Who will follow TJ Reid as Kilkenny hurling's talisman?

Kilkenny GAA

TJ Reid has been the leader for Kilkenny - but who will follow him as a future hurling talisman?

Throughout Kilkenny’s fruitful relationship with hurling, from their first ever All-Ireland win in 1904 right up to present day, there has always been one common denominator: the Cats always had a player, time and again, capable of producing something magic to swing the game in Kilkenny’s favour.

Lory Meagher was the wizard of the county’s first era of dominance in the 1930’s. Eddie Keher was the deadly assassin who terrorised defences throughout the 1960s and 1970s.

DJ Carey, the dodger himself, perhaps Kilkenny’s reincarnation of Christy Ring. He reigned supreme in the 1990s and in the early noughties and in turn brought on the King, Henry Shefflin and presently, TJ Reid.

What all these players have in common is that each has paved the way for each other’s success.

Like a domino effect, TJ Reid may not have become as skilled as he is at penalty taking had it not been for the revolutionised technique perfected by Eddie Keher. He may not have become the leader he is had he not played alongside Henry. Reid might not have learned that sometimes you have to sacrifice your own performance for the sake of the team’s success.

That is one of the hallmarks of Kilkenny’s success. There is always someone learning from the feats of those before them, and it begs the question who is in the position to succeed TJ Reid as the next big talisman for Kilkenny?

The idea of the talisman is not a phenomenon specific to Kilkenny either. A lot of counties have anchored themselves around a player capable of pulling them out of any sticky situation.

For Galway, Joe Canning is the man they look to. In Cork, Patrick Horgan has proved himself worthy of that accolade. We could also mention Lee Chin for Wexford and Tony Kelly for Clare. These counties have tapped into the extraordinary abilities of these players and use it to their advantage.

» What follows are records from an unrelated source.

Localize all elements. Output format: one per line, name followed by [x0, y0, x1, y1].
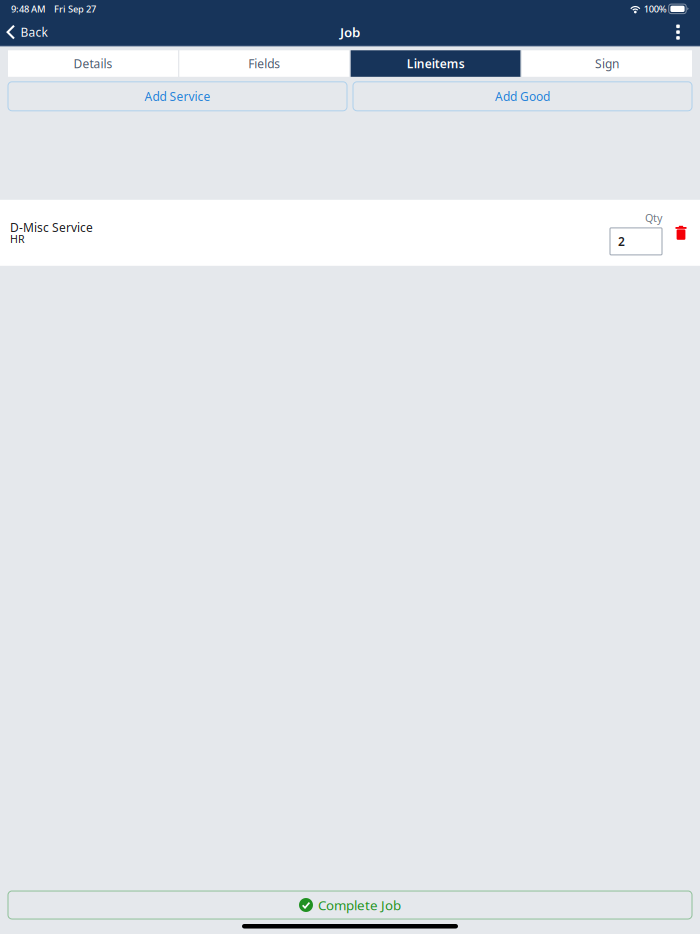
button[interactable]: Complete Job [8, 891, 692, 919]
staticText: HR [10, 232, 25, 246]
staticText: Sign [595, 56, 619, 72]
staticText: Back [20, 24, 48, 40]
button[interactable]: Fields [179, 50, 349, 77]
staticText: Complete Job [318, 896, 401, 914]
button[interactable]: More options [664, 19, 692, 46]
button[interactable]: Add Service [8, 82, 347, 111]
staticText: Add Service [144, 88, 210, 104]
button[interactable]: Delete line item [662, 211, 700, 255]
button[interactable]: Add Good [353, 82, 692, 111]
staticText: Lineitems [407, 56, 465, 72]
button[interactable]: Details [8, 50, 178, 77]
staticText: Fields [248, 56, 280, 72]
staticText: Job [340, 23, 360, 41]
staticText: Details [74, 56, 112, 72]
button[interactable]: Sign [522, 50, 692, 77]
staticText: 9:48 AM [11, 3, 46, 15]
staticText: Add Good [495, 88, 550, 104]
button[interactable]: Lineitems [351, 50, 521, 77]
staticText: D-Misc Service [10, 219, 93, 235]
button[interactable]: Back [0, 19, 56, 46]
staticText: Fri Sep 27 [54, 3, 96, 15]
staticText: 2 [618, 233, 625, 249]
staticText: 100% [644, 3, 667, 15]
staticText: Qty [645, 211, 662, 225]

Unfortunately for these counties, players of this calibre don’t emerge as often as they would have liked. Kilkenny have been very lucky that it has happened on more than one occasion. However, for the county to have success in the future, there has to be someone else willing to step up to the mantle after that player is gone.


There are many players within Kilkenny’s current ranks capable of this. It is commonplace that a player might be a dynamo at underage level but may take longer to hit the same heights at senior level through injury or college commitments.

Liam Blanchfield is one such candidate who springs to mind. Blanchfield was a big star at underage level both for his club and his county. He has won consecutive club All-Irelands at junior and intermediate level with his club Bennettsbridge. He won a minor All-Ireland with Kilkenny and played in a senior All-Ireland in 2016 and has been on the team ever since. He has not made it onto the first 15 as often as he would have liked, but he is entering the prime of his career and could be a real asset to Kilkenny in the coming years.

The special thing about the Brian Cody era is that we have been able to witness the changing of the guard happen right before our eyes.

In the early years of Henry Shefflin’s career, he was able to watch and learn the art of free taking from DJ, who was in the prime of his career, once Brian felt Henry was ready to take on the freetaking role, he let him.

It not only gave DJ the freedom to make a bigger impact from play, but it also gave Henry the tools to become a leader in his own right in the years to come.

It’s a similar tale with TJ. What Reid learned from Shefflin was that you can make just as big of an impact by creating scores as well converting them.

That is why TJ always seems to be in the right place at the right time. He knows that if he puts himself in a position that would be of the best benefit the team, while it might not result in a score for himself that it might end up a score from someone else.
The passing of the baton from a free-taking point of view is just as important. Just as Shefflin took on the role from Carey, Reid took it on from his Shamrocks colleague.

When you are on the frees, you may not be getting as much from play, but you are still putting something on the scoreboard and your teammates can look to you if they are struggling too. It is a understated, yet crucial, type of leadership.

That leads on to another candidate, one who emerged from the county scene in the last year. Eoin Cody came on in the final round game in this year’s league against Laois and made a massive impact. He contributed one goal and eight points in that game, but most crucially, stepped into the freetakers role and made it his own. He even scored a penalty for good measure. His assured performance have ensured that he will be one to watch as the search for Kilkenny’s next talisman continues.

No matter who takes on the mantle, be it Blanchfield or Cody - or even someone we haven’t mentioned - it must be said that they will have been given a comprehensive education on leadership from those who have gone before them.

They will carry on the torch in pursuit of more success for Kilkenny.